TASK INSTRUCTIONS: Pull every line with "Eduardo" from the data below and copy it.

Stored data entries
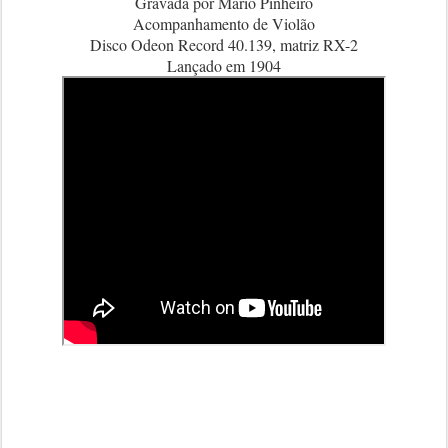
Gravada por Mário Pinheiro
Acompanhamento de Violão
Disco Odeon Record 40.139, matriz RX-2
Lançado em 1904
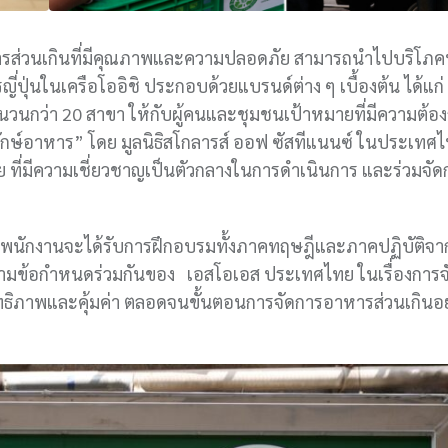
าหารส่วนเกินที่มีคุณภาพและความปลอดภัย สามารถนำไปบริโภค
ปุ่นในเครือโออิชิ ประกอบด้วยแบรนด์ต่าง ๆ เบื้องต้น ได้แก่ (
 จำนวนกว่า 20 สาขา ให้กับผู้คนและชุมชนเป้าหมายที่มีความต้อง
ักษ์อาหาร” โดย มูลนิธิสโกลารส์ ออฟ ซัสทีแนนซ์ ในประเทศ
 ที่มีความเชี่ยวชาญเป็นตัวกลางในการดำเนินการ และร่วมจั
 ทีมพนักงานจะได้รับการฝึกอบรมทั้งภาคทฤษฎีและภาคปฏิบัติจ
ฯ ตามข้อกำหนดร่วมกันของ เอสโอเอส ประเทศไทย ในเรื่องการ
ทธิภาพและคุ้มค่า ตลอดจนขั้นตอนการจัดการอาหารส่วนเกินอย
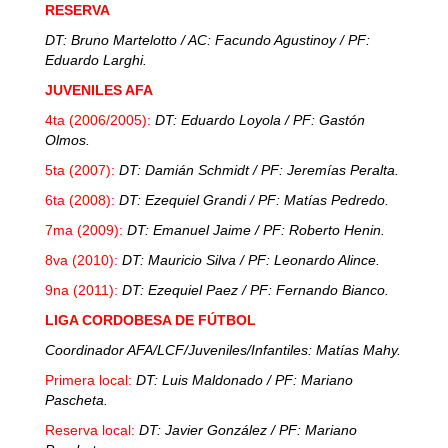
RESERVA
DT: Bruno Martelotto / AC: Facundo Agustinoy / PF:
Eduardo Larghi.
JUVENILES AFA
4ta (2006/2005):
DT: Eduardo Loyola / PF: Gastón
Olmos.
5ta (2007):
DT: Damián Schmidt / PF: Jeremías Peralta.
6ta (2008):
DT: Ezequiel Grandi / PF: Matías Pedredo.
7ma (2009):
DT: Emanuel Jaime / PF: Roberto Henin.
8va (2010):
DT: Mauricio Silva / PF: Leonardo Alince.
9na (2011):
DT: Ezequiel Paez / PF: Fernando Bianco.
LIGA CORDOBESA DE FÚTBOL
Coordinador AFA/LCF/Juveniles/Infantiles: Matías Mahy.
Primera local:
DT: Luis Maldonado / PF: Mariano
Pascheta.
Reserva local:
DT: Javier González / PF: Mariano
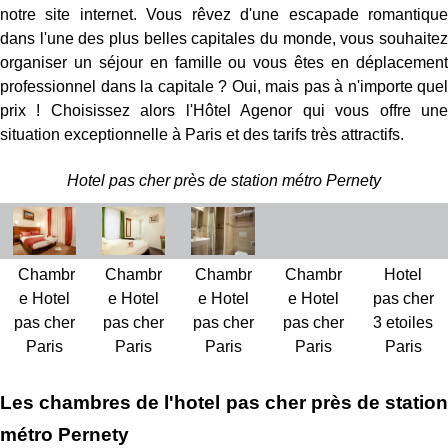
notre site internet. Vous rêvez d'une escapade romantique
dans l'une des plus belles capitales du monde, vous souhaitez
organiser un séjour en famille ou vous êtes en déplacement
professionnel dans la capitale ? Oui, mais pas à n'importe quel
prix ! Choisissez alors l'Hôtel Agenor qui vous offre une
situation exceptionnelle à Paris et des tarifs très attractifs.
Hotel pas cher près de station métro Pernety
Chambr
Chambr
Chambr
Chambr
Hotel
e Hotel
e Hotel
e Hotel
e Hotel
pas cher
pas cher
pas cher
pas cher
pas cher
3 etoiles
Paris
Paris
Paris
Paris
Paris
Les chambres de l'hotel pas cher près de station
métro Pernety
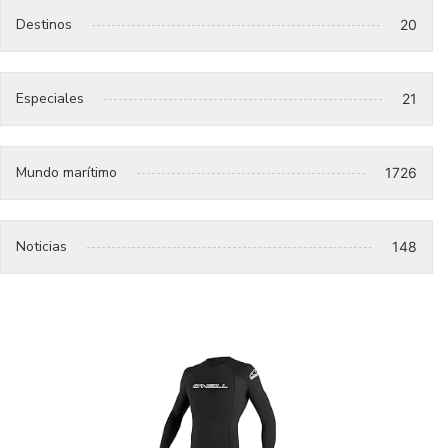
Destinos
20
Especiales
21
Mundo marítimo
1726
Noticias
148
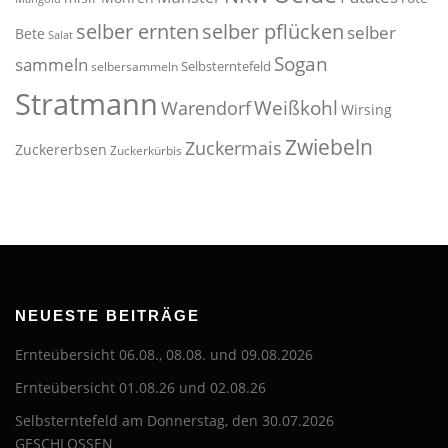
selber pflücken
selber ernten
selber
Bete
Salat
Sogan
sammeln
Selbsterntefeld
selbersammeln
Stratmann
Weißkohl
Warendorf
Wirsing
Zwiebeln
Zuckermais
Zuckererbsen
Zuckerkürbis
NEUESTE BEITRÄGE
Ernteübersicht 06.08., 08.08. und 09.08.2026
Ernteübersicht 01.08.26 und 02.08.26
Selbsterntefeld am Donnerstag, den 30.07.2026
GESCHLOSSEN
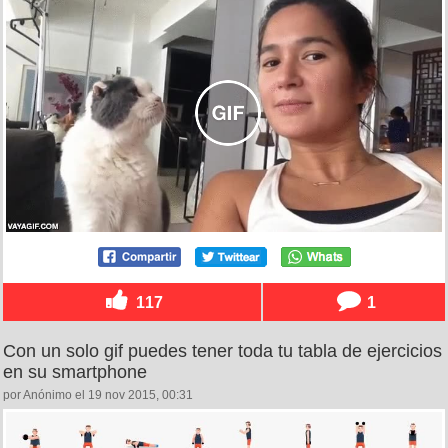
117
1
Con un solo gif puedes tener toda tu tabla de ejercicios
en su smartphone
por Anónimo el 19 nov 2015, 00:31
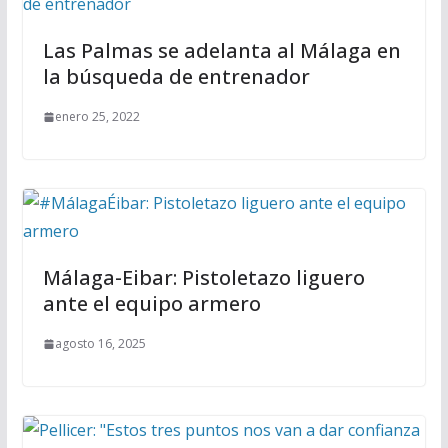
Las Palmas se adelanta al Málaga en
la búsqueda de entrenador
enero 25, 2022
Málaga-Eibar: Pistoletazo liguero
ante el equipo armero
agosto 16, 2025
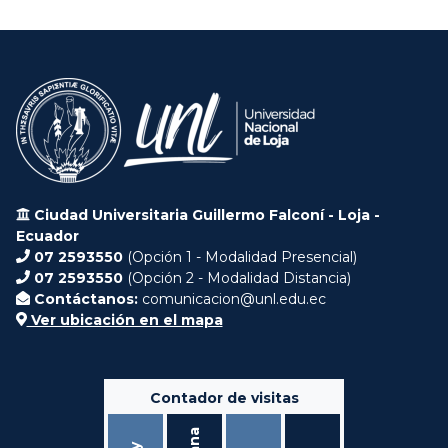
Ciudad Universitaria Guillermo Falconí - Loja -
Ecuador
07 2593550
(Opción 1 - Modalidad Presencial)
07 2593550
(Opción 2 - Modalidad Distancia)
Contáctanos:
comunicacion@unl.edu.ec
Ver ubicación en el mapa
Contador de visitas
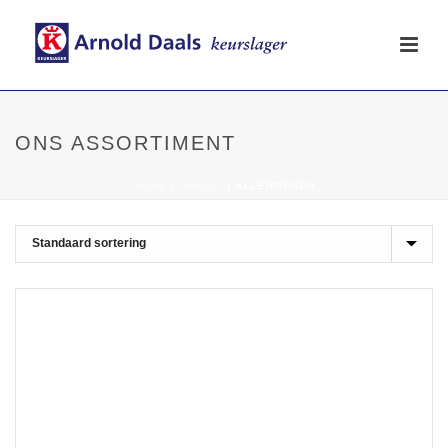
ONS ASSORTIMENT
HOME
/
WINKEL
/
ALLERGENEN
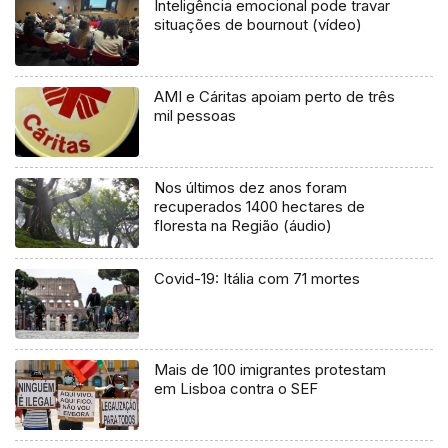
Inteligência emocional pode travar
situações de bournout (vídeo)
AMI e Cáritas apoiam perto de três
mil pessoas
Nos últimos dez anos foram
recuperados 1400 hectares de
floresta na Região (áudio)
Covid-19: Itália com 71 mortes
Mais de 100 imigrantes protestam
em Lisboa contra o SEF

ANSWER SPACE:
Eduardo Larghi.
DT: Eduardo Loyola / PF: Gastón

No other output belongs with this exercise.